(THE TASK): Transcribe the entries below exactly; leave every image out.

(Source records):
━━━━━━━━

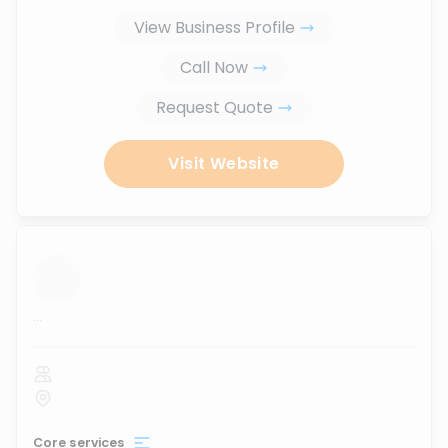
View Business Profile
Call Now
Request Quote
Visit Website
...
Core services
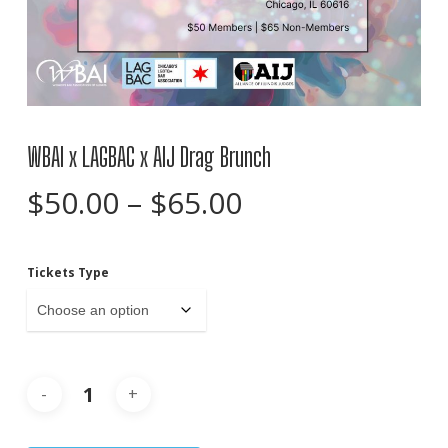
WBAI x LAGBAC x AIJ Drag Brunch
Price
$
50.00
–
$
65.00
range:
$50.00
Tickets Type
through
$65.00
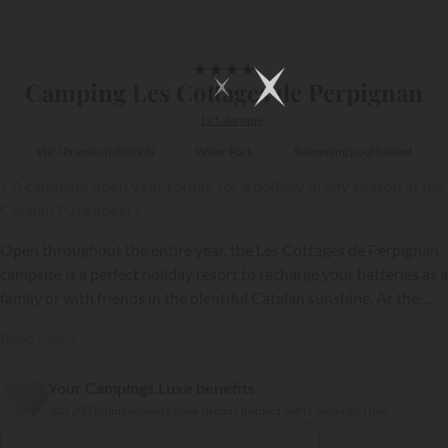
1/14
★
★
★
★
Camping Les Cottages de Perpignan
La Salanque
VIP / Premium districts
Water Park
Swimming pool heated
« A campsite open year round, for a holiday in any season in the
Catalan Pyrenees! »
Open throughout the entire year, the Les Cottages de Perpignan
campsite is a perfect holiday resort to recharge your batteries as a
family or with friends in the plentiful Catalan sunshine. At the
gateway to Perpignan, the Côte Vermeille coast and the
Read more
Pyrenees, this establishment enjoys a perfect location, enabling
you to discover the wonders of the Pyrénées-Orientales!
Your Campings.Luxe benefits
{{datesSelection}}
{{filtersSelection}}
303 200 holidaymakers have already booked with Campings.Luxe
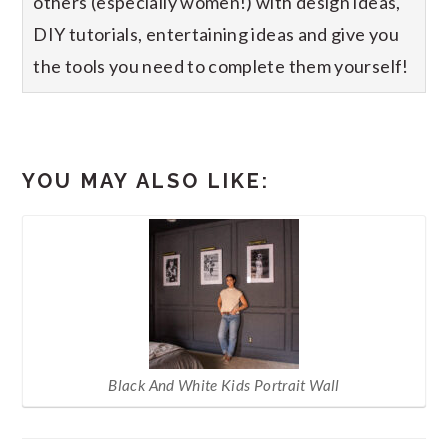
others (especially women!) with design ideas,
DIY tutorials, entertaining ideas and give you
the tools you need to complete them yourself!
YOU MAY ALSO LIKE:
Black And White Kids Portrait Wall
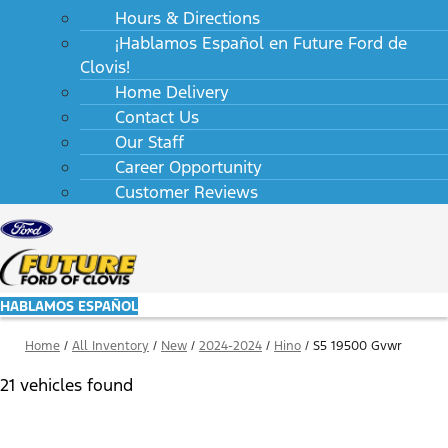
Hours & Directions
¡Hablamos Español en Future Ford de
Clovis!
Home Delivery
Contact Us
Our Staff
Career Opportunity
Customer Reviews
HABLAMOS ESPAÑOL
Home
/
All Inventory
/
New
/
2024-2024
/
Hino
/
S5 19500 Gvwr
21 vehicles found
Results
Filters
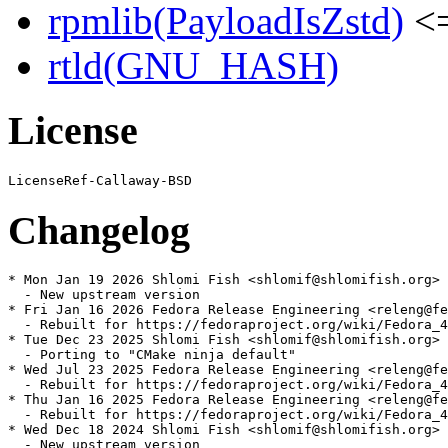
rpmlib(PayloadIsZstd)
<=
rtld(GNU_HASH)
License
Changelog
* Mon Jan 19 2026 Shlomi Fish <shlomif@shlomifish.org> 
  - New upstream version

* Fri Jan 16 2026 Fedora Release Engineering <releng@fe
  - Rebuilt for https://fedoraproject.org/wiki/Fedora_4
* Tue Dec 23 2025 Shlomi Fish <shlomif@shlomifish.org> 
  - Porting to "CMake ninja default"

* Wed Jul 23 2025 Fedora Release Engineering <releng@fe
  - Rebuilt for https://fedoraproject.org/wiki/Fedora_4
* Thu Jan 16 2025 Fedora Release Engineering <releng@fe
  - Rebuilt for https://fedoraproject.org/wiki/Fedora_4
* Wed Dec 18 2024 Shlomi Fish <shlomif@shlomifish.org> 
  - New upstream version
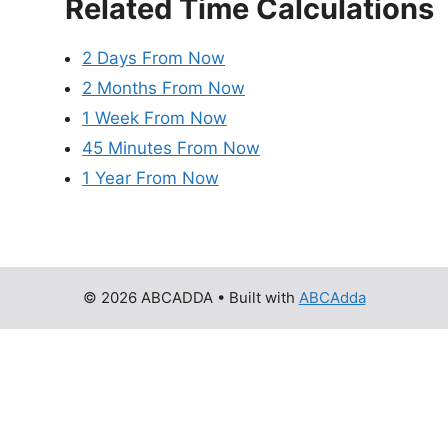
Related Time Calculations
2 Days From Now
2 Months From Now
1 Week From Now
45 Minutes From Now
1 Year From Now
© 2026 ABCADDA
• Built with
ABCAdda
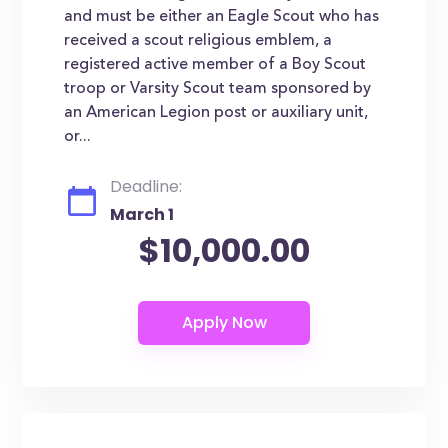
and must be either an Eagle Scout who has
received a scout religious emblem, a
registered active member of a Boy Scout
troop or Varsity Scout team sponsored by
an American Legion post or auxiliary unit,
or...
Deadline:
March 1
$10,000.00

━━━━━━━━

(REPLY):
View Business Profile
Call Now
Request Quote
Visit Website
...
Core services
WBAI x LAGBAC x AIJ Drag Brunch
Price
$
50.00
–
$
65.00
range:
$50.00
Tickets Type
through
$65.00
1/14
★
★
★
★
Camping Les Cottages de Perpignan
La Salanque
VIP / Premium districts
Water Park
Swimming pool heated
« A campsite open year round, for a holiday in any season in the
Catalan Pyrenees! »
Open throughout the entire year, the Les Cottages de Perpignan
campsite is a perfect holiday resort to recharge your batteries as a
family or with friends in the plentiful Catalan sunshine. At the
gateway to Perpignan, the Côte Vermeille coast and the
Read more
Pyrenees, this establishment enjoys a perfect location, enabling
you to discover the wonders of the Pyrénées-Orientales!
Your Campings.Luxe benefits
{{datesSelection}}
{{filtersSelection}}
303 200 holidaymakers have already booked with Campings.Luxe
others (especially women!) with design ideas,
DIY tutorials, entertaining ideas and give you
the tools you need to complete them yourself!
YOU MAY ALSO LIKE:
Black And White Kids Portrait Wall
Hours & Directions
¡Hablamos Español en Future Ford de
Clovis!
Home Delivery
Contact Us
Our Staff
Career Opportunity
Customer Reviews
HABLAMOS ESPAÑOL
Home
/
All Inventory
/
New
/
2024-2024
/
Hino
/
S5 19500 Gvwr
21 vehicles found
Results
Filters
rpmlib(PayloadIsZstd)
<=
rtld(GNU_HASH)
License
Changelog
* Mon Jan 19 2026 Shlomi Fish <shlomif@shlomifish.org> 
  - New upstream version

* Fri Jan 16 2026 Fedora Release Engineering <releng@fe
  - Rebuilt for https://fedoraproject.org/wiki/Fedora_4
* Tue Dec 23 2025 Shlomi Fish <shlomif@shlomifish.org> 
  - Porting to "CMake ninja default"

* Wed Jul 23 2025 Fedora Release Engineering <releng@fe
  - Rebuilt for https://fedoraproject.org/wiki/Fedora_4
* Thu Jan 16 2025 Fedora Release Engineering <releng@fe
  - Rebuilt for https://fedoraproject.org/wiki/Fedora_4
* Wed Dec 18 2024 Shlomi Fish <shlomif@shlomifish.org> 
  - New upstream version
Related Time Calculations
2 Days From Now
2 Months From Now
1 Week From Now
45 Minutes From Now
1 Year From Now
© 2026 ABCADDA
• Built with
ABCAdda
and must be either an Eagle Scout who has
received a scout religious emblem, a
registered active member of a Boy Scout
troop or Varsity Scout team sponsored by
an American Legion post or auxiliary unit,
or...
Deadline:
March 1
$10,000.00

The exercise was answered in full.